Fukuoka SoftBank Hawks – No. 56
- Pitcher
- Born: September 21, 1999 (age 26) Ōnojō, Fukuoka, Japan
- Bats: LeftThrows: Left

NPB debut
- July 10, 2019, for the Fukuoka SoftBank Hawks

NPB statistics (through 2024 season)
- Win–loss record: 3-1
- Earned run average: 3.42
- Strikeouts: 56
- Stats at Baseball Reference

Teams
- Fukuoka SoftBank Hawks (2018–present);

Career highlights and awards
- Japan Series champion (2025);

Medals
Men's baseball
Representing Japan
U-18 Baseball World Cup
| Bronze medal – third place | 2017 Thunder Bay | Team |

= Fumimaru Taura =

Japanese baseball player (born 1999)

Fumimaru Taura (田浦 文丸, Taura Fumimaru) is a Japanese professional baseball pitcher for the Fukuoka SoftBank Hawks of Nippon Professional Baseball (NPB).

==Early baseball career==
Taura pitched in the 2nd grade spring 88th Japanese High School Baseball Invitational Tournament and the 2nd grade summer 98th Japanese High School Baseball Championship. And he pitched in the 3rd grade spring 89th Japanese High School Baseball Invitational Tournament and the 3rd grade summer 99th Japanese High School Baseball Championship as an ace pitcher at the Syugakukan High School.

In 2017, he was selected as the Japan national baseball team in the 2017 U-18 Baseball World Cup and recorded 29 Strikeouts in 13 2/3 innings, and was chosen as the Best Nine.

==Professional career==
On October 26, 2017, Taura was drafted by the Fukuoka Softbank Hawks in the 2017 Nippon Professional Baseball draft.

In 2018 season, Taura played in the Western League of NPB's minor leagues and played in informal matches against the Shikoku Island League Plus's teams.

On July 10, 2019, Taura debuted in the Pacific League against the Saitama Seibu Lions as a relief pitcher. In 2019 season, he pitched 8 games in the Pacific League.

In 2020 season, Taura spent the season rehabilitating back and left shoulder pain and only pitched in one game in the Western League.

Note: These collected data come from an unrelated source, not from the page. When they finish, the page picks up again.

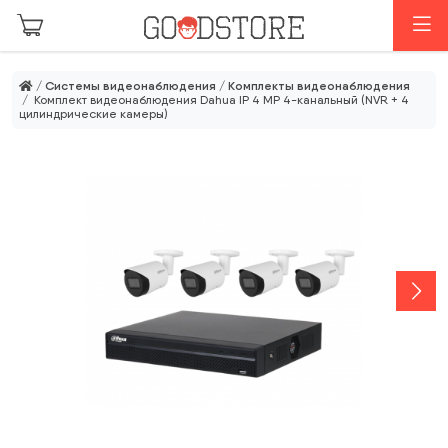
Перейти к основному содержанию
М
/
Системы видеонаблюдения
/
Комплекты видеонаблюдения
/ Комплект видеонаблюдения Dahua IP 4 MP 4-канальный (NVR + 4
цилиндрические камеры)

On April 11, 2021, Taura pitched as a relief pitcher against the Tohoku Rakuten Golden Eagles, and recorded his first win. In 2021 season, he finished the regular season with a 19 Games pitched, a 1–0 Win–loss record, a 3.38 ERA, a one Hold, and a 17 strikeouts in 21.1 innings.

In 2022 season, hee only pitched in four games in the Pacific League.

On June 17, 2023, Taura became a winning pitcher for the first time in two years in an interleague play against the Hanshin Tigers, where he pitched as a relief pitcher. He continued to contribute to the team as a relief pitcher and finished the regular season with a career-high 45 games pitched, a 2-1 Win–loss record, a 2.38 ERA, a 7 holds, and a 28 strikeouts in 34 innings.